The instant the throttle is opened above idle speed, suction from the increased RPM will pull the diaphragm of the governor against a spring and rotate the points holding plate in the distributor in the advanced direction.
This will give the engine the power to pull away at low speed. As the engine revolutions build up and the initial load of getting the mass moving decreases, so the vacuum reduces and the diaphragm is pressed back by the spring. However, at the same time the increase in revolutions causes the second mechanical governor built into the base of the distributor to commence to throw out its bob weights and advance the cam to overcome the now falling off of vacuum advance. As speed increases, the vacuum drops away overcome by the return spring, but the engine is kept in an advanced spark condition according to the engine revolutions by the mechanical governor.

The spark is set at idle speed up to 600 RPM when all systems are at rest according to the degree of time at 5 to 8 degrees before top dead centre. (TDC) This setting is standard for a smooth idle, but not sufficient advance to get any power for driving and will advance the spark to 14 to 17 degrees via the two governors for ideal performance as speed increases, If either of these two governors are not working, then the car will be sluggish on acceleration and have little power on hills and will run hot and consequentially bum valves continuously.

To check the function, first remove the distributor cap, then disconnect the vacuum pipe line at the carburettor end. Add a length of small bore close fitting rubber hose tubing to the pipe line and suck on the hose, at the same time observing the rotational movement of the distributor points mounting plate. When you suck, the vacuum governor will pull the plate in the advance direction and it will snap back when the sucking stops. If, when sucking, you can not build up any suction, then the system can not work and there is a leak somewhere, ether in the pipe line or the governor diaphragm is punctured. Renew.

The mechanical flyweight governor is beneath the points plate, so it is necessary to dismantle the distributor to view this governor. However, if you remove the rotor button you will see a screw underneath it in the centre of the cam shaft. This is where a drop of oil is necessary every 4-5000 miles to keep the governor shaft free. Refit the rotor and thrust it back and forth in a rotary action and feel if the cam is free on the centre shaft and you can hear the bob weights clicking.

If it is seized solid then the distributor must be removed and overhauled. Until all this mechanism works correctly you are wasting time trying to time the engine and can cause damage to the engine.

If somebody else's Morris Minor goes better than yours, this is probably why. The engine is running retarded.

How to make the self cancelling device on the indicators work.

Since I have had 61MORI this has not worked and I thought it was just worn and I would fix it " some day ". Well the day arrived because I failed a warrant when there was too much up and down movement in the steering column and also free movement as the steering wheel was rotated.

All this was traced to the clamp at the bottom of the steering column which needed the slot to be widened so it clamped tightly.
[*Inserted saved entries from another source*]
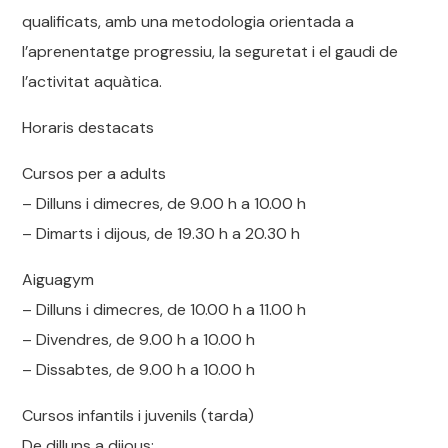
qualificats, amb una metodologia orientada a
l’aprenentatge progressiu, la seguretat i el gaudi de
l’activitat aquàtica.
Horaris destacats
Cursos per a adults
– Dilluns i dimecres, de 9.00 h a 10.00 h
– Dimarts i dijous, de 19.30 h a 20.30 h
Aiguagym
– Dilluns i dimecres, de 10.00 h a 11.00 h
– Divendres, de 9.00 h a 10.00 h
– Dissabtes, de 9.00 h a 10.00 h
Cursos infantils i juvenils (tarda)
De dilluns a dijous: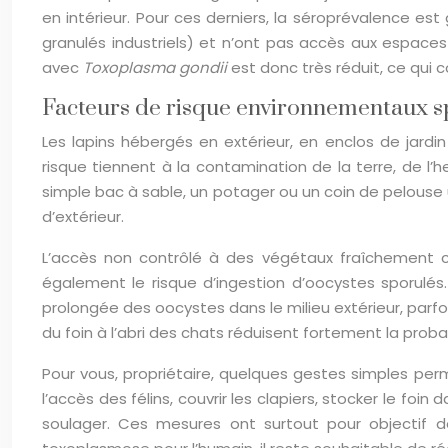
en intérieur. Pour ces derniers, la séroprévalence est
granulés industriels) et n’ont pas accès aux espaces
avec
Toxoplasma gondii
est donc très réduit, ce qui 
Facteurs de risque environnementaux sp
Les lapins hébergés en extérieur, en enclos de jard
risque tiennent à la contamination de la terre, de l’
simple bac à sable, un potager ou un coin de pelouse u
d’extérieur.
L’accès non contrôlé à des végétaux fraîchement c
également le risque d’ingestion d’oocystes sporulés
prolongée des oocystes dans le milieu extérieur, parfo
du foin à l’abri des chats réduisent fortement la proba
Pour vous, propriétaire, quelques gestes simples per
l’accès des félins, couvrir les clapiers, stocker le f
soulager. Ces mesures ont surtout pour objectif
However when I reassembled ( which involved setting up the steering wheel so the spokes were in the correct position) the self cancelling still did not work.

A chance remark from Jeff Attwood told me what was wrong. The slot in the steering wheel clamp must be at the bottom of the steering column when the wheels are straight ahead. This allows the pin that actuates the self cancelling device to trip the mechanism when the wheels return to the straight ahead position. All very simple. It then remained to remove the horn button, remove the steering wheel nut and remove the steering wheel ( which is splined ) and adjust the position so the spokes are correctly aligned for straight ahead.